Nissan Motor Co., and Chrysler LLC have postponed their plans of sharing a small car that is constructed at North America and a full-sized pick-up until they can finally cut down costs.

In their statement, Chrysler will sell a model of Nissan’s compressed Versa sedan as a part of their third vehicle-sharing venture and will continue as planned.

The postponement of the companies’s plans was made because of the declining economic situation, and that includes the dollar-yen exchange ratings. And due to this, Nissan and Chrysler are still working on the other two projects and is making sure that the financial needs for both car companies will be met before the two projects step up into the next level. This information is released by Nissan North America Inc.

The arrangements between Nissan and Chrysler was made last year in response to Chrysler’s seeking out for a global partner in terms of technology after their unsuccessful partnership with Daimler AG of Germany. Meanwhile, Nissan is also needing at that time a support for their full-sized pickup models.

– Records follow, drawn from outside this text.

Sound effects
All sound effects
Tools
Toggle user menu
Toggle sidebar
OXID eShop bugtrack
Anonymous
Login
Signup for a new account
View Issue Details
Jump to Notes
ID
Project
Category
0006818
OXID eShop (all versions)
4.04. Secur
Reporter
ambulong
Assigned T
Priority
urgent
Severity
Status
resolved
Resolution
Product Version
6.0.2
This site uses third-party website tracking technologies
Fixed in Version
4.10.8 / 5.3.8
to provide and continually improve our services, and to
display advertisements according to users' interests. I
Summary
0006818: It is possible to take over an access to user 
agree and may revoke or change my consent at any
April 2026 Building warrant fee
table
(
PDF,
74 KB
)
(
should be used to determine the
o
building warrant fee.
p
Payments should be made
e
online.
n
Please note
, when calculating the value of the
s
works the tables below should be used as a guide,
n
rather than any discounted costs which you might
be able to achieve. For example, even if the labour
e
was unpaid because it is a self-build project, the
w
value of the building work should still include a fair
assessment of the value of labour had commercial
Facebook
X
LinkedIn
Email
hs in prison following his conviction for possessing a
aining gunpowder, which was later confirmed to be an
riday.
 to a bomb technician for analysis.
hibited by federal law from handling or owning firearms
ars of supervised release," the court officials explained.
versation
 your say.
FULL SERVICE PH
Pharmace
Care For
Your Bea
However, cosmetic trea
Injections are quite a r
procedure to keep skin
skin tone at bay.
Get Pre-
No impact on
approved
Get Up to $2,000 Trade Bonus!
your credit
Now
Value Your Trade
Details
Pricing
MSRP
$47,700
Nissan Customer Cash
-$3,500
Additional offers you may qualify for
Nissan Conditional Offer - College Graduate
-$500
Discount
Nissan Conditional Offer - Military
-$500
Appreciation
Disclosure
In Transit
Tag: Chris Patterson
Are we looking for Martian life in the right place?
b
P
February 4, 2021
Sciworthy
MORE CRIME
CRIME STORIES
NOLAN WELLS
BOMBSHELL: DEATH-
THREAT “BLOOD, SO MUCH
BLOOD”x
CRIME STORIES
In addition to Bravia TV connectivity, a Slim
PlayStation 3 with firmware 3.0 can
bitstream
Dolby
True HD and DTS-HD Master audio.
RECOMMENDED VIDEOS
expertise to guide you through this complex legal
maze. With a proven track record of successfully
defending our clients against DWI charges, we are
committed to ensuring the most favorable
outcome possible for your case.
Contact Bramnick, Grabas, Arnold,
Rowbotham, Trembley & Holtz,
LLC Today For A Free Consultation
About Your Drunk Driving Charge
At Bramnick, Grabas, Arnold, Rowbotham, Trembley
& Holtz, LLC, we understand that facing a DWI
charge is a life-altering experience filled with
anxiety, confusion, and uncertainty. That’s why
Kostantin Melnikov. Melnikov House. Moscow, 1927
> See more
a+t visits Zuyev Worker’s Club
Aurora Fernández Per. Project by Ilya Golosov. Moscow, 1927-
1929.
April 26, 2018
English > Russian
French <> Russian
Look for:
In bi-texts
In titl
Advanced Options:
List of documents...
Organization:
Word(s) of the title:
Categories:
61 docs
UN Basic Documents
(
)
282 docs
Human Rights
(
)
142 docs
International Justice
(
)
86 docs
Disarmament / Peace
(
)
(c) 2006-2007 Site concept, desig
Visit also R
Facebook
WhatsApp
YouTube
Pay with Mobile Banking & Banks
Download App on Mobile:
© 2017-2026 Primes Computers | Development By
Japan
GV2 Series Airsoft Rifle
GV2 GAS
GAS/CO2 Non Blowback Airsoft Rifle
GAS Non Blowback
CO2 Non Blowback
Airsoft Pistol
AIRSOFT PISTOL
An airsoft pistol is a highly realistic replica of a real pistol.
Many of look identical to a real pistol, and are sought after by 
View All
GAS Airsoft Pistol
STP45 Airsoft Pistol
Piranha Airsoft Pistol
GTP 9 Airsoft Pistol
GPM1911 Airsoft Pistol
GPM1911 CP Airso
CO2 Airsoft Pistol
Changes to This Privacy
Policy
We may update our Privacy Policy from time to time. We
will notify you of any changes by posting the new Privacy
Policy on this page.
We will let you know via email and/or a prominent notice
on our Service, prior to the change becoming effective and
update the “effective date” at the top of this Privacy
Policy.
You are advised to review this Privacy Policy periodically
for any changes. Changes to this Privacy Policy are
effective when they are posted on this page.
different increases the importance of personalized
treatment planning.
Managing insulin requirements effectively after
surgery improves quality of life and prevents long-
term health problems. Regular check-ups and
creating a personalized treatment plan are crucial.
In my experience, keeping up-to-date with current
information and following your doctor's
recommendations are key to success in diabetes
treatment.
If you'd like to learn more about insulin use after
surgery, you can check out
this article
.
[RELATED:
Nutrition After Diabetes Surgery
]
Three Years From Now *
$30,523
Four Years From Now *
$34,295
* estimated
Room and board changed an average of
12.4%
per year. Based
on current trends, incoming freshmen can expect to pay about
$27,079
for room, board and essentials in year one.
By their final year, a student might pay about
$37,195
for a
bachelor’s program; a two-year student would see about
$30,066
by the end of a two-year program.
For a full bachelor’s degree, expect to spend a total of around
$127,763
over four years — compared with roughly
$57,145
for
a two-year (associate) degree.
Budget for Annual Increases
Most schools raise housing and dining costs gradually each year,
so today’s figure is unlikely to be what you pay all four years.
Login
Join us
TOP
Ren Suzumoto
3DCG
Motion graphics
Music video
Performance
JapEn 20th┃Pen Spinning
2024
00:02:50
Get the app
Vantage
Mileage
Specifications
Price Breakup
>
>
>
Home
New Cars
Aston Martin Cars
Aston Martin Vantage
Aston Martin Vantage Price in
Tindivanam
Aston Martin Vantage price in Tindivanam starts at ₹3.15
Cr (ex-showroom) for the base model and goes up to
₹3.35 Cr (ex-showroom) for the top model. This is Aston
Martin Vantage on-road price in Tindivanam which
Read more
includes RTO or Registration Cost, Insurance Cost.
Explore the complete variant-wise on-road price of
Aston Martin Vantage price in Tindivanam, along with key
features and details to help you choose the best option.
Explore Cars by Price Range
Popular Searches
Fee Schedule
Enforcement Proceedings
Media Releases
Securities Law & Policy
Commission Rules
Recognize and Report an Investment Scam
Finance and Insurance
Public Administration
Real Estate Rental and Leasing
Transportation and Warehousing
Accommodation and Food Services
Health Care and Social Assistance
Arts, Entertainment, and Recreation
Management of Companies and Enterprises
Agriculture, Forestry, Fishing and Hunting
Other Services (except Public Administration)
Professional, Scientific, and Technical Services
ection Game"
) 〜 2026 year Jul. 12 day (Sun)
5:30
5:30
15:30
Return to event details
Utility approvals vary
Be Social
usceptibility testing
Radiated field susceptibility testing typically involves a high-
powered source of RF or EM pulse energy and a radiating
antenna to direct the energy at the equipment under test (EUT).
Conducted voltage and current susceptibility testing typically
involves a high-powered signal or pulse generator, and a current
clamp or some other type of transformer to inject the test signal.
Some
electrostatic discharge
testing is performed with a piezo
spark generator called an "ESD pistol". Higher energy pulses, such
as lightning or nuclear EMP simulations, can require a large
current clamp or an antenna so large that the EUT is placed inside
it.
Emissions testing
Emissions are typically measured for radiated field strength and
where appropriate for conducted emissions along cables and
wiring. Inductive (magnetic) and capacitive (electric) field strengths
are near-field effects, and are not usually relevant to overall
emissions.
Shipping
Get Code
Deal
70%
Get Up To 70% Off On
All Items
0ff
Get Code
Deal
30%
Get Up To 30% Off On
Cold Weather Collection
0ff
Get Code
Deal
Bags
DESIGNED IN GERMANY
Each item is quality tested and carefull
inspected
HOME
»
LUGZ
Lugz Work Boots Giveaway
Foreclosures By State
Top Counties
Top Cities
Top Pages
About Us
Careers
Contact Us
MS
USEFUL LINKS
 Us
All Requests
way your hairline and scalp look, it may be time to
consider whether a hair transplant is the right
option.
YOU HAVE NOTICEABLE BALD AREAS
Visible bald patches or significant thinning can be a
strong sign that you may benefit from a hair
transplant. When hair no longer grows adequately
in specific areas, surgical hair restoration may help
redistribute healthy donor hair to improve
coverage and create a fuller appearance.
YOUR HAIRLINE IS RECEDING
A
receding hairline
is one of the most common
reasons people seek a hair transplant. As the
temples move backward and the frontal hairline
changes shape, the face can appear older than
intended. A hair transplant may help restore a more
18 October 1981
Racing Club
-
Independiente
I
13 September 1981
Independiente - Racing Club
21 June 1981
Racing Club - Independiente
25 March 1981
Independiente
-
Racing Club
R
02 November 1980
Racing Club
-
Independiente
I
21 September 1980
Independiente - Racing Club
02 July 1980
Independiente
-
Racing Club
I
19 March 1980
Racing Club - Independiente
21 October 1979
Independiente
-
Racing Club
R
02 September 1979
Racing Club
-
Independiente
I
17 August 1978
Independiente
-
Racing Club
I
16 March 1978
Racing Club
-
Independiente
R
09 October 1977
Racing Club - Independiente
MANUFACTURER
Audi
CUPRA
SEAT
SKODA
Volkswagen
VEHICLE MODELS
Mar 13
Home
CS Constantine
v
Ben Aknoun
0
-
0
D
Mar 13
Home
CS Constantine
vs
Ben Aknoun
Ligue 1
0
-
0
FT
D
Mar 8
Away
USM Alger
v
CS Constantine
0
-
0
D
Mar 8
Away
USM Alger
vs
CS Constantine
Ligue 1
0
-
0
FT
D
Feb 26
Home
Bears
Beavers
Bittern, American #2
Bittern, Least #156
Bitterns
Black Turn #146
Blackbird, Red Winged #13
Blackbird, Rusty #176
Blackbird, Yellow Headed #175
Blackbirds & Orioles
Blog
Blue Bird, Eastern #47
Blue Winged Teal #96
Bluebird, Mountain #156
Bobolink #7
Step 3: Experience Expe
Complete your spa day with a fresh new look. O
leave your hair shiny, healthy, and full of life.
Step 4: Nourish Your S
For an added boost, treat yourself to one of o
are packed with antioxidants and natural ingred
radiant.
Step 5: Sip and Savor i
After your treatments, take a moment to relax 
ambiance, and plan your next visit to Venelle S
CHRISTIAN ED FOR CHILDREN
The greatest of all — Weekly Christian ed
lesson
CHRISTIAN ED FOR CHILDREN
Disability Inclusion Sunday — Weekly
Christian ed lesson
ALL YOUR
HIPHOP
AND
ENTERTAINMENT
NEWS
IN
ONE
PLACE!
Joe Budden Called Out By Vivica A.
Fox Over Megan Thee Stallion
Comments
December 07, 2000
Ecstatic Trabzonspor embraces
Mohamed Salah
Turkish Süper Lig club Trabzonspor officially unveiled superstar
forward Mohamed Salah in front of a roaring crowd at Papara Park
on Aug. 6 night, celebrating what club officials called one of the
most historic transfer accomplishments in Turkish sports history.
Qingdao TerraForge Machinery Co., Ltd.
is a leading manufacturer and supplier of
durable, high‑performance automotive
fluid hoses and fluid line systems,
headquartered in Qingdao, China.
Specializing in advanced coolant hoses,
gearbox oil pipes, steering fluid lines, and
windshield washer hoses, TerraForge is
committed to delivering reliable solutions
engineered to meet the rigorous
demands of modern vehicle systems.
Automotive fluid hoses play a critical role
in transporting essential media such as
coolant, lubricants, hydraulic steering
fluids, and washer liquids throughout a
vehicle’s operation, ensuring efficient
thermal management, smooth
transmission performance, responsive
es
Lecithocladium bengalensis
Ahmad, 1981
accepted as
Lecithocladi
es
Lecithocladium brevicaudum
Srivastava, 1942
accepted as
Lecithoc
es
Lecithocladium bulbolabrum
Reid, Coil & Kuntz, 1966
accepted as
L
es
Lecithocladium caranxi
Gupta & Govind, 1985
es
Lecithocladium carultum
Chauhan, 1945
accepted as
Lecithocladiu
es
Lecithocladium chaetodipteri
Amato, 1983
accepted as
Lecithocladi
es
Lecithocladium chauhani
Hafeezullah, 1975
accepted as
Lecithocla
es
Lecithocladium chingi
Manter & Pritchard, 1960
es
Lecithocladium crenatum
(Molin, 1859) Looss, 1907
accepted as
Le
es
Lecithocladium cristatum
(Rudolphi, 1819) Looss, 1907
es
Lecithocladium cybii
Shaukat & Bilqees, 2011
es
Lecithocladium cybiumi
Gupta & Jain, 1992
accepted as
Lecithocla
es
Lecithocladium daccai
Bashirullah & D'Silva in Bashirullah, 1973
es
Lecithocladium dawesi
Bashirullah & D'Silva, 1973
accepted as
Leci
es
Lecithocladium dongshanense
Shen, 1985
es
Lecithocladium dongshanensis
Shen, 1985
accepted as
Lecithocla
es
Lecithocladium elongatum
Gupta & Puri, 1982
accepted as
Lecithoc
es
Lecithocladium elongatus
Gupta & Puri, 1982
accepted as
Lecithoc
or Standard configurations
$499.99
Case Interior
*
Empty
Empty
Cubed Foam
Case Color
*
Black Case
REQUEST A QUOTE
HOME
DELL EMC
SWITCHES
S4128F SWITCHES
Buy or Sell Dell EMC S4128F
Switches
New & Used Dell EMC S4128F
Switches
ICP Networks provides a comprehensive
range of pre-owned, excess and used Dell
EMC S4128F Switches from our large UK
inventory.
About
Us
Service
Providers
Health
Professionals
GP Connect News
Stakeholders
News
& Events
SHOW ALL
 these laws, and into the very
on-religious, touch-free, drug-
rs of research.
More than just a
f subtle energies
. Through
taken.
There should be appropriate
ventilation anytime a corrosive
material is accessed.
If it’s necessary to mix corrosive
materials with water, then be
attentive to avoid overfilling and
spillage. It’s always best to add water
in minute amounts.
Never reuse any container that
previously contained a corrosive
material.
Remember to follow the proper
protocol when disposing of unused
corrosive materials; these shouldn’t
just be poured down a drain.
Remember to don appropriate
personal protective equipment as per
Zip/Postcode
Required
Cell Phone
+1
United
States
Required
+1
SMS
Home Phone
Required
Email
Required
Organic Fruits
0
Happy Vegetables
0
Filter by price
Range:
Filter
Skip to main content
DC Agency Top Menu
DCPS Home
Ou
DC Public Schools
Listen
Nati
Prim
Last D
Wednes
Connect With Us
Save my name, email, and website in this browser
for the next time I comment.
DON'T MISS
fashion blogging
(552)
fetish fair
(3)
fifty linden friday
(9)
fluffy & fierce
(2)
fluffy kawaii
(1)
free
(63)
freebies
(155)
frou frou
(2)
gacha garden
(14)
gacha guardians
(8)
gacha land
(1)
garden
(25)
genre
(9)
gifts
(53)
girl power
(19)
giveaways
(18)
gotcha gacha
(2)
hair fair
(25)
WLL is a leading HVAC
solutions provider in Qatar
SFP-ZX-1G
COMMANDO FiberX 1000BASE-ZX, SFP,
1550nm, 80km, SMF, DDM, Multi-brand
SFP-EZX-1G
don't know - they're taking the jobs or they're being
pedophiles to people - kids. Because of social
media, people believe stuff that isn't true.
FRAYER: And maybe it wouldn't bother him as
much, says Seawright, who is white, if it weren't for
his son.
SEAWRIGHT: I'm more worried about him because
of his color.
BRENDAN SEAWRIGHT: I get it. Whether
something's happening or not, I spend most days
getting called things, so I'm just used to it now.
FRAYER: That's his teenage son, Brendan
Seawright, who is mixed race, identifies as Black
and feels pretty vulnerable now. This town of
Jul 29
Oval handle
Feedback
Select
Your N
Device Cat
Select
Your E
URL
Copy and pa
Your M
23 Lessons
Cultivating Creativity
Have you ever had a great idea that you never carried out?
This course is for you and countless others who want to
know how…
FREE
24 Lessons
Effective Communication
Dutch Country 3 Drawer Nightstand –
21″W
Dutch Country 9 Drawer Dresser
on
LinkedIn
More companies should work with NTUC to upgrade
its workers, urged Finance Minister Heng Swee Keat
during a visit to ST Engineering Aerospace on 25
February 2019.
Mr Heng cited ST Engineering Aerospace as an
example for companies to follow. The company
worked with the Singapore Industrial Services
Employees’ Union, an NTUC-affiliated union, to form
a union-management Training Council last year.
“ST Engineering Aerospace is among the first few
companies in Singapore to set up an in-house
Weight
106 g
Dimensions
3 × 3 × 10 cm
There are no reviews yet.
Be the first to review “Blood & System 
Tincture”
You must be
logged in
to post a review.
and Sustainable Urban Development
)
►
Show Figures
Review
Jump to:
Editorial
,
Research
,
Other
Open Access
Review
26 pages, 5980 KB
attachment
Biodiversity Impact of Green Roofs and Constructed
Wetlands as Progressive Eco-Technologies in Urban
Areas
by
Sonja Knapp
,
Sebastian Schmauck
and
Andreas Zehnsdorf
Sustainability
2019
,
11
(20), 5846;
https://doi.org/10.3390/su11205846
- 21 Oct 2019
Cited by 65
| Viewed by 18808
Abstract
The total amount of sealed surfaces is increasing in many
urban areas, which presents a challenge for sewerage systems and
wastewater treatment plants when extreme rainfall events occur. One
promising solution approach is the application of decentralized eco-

But with today’s worsening economic situation, both automotive giants are facing the worst of all situations. Chrysler is facing a tight deadline to submit their viability plan to the US Treasury in order to attain the $4 billion loans and Nissan is about to post a $2.9 billion loss and is about to cut 20,000 Nissan jobs globally.

Presently, both teams are now working hard to improve their financial status in order to launch the vehicle sharing project.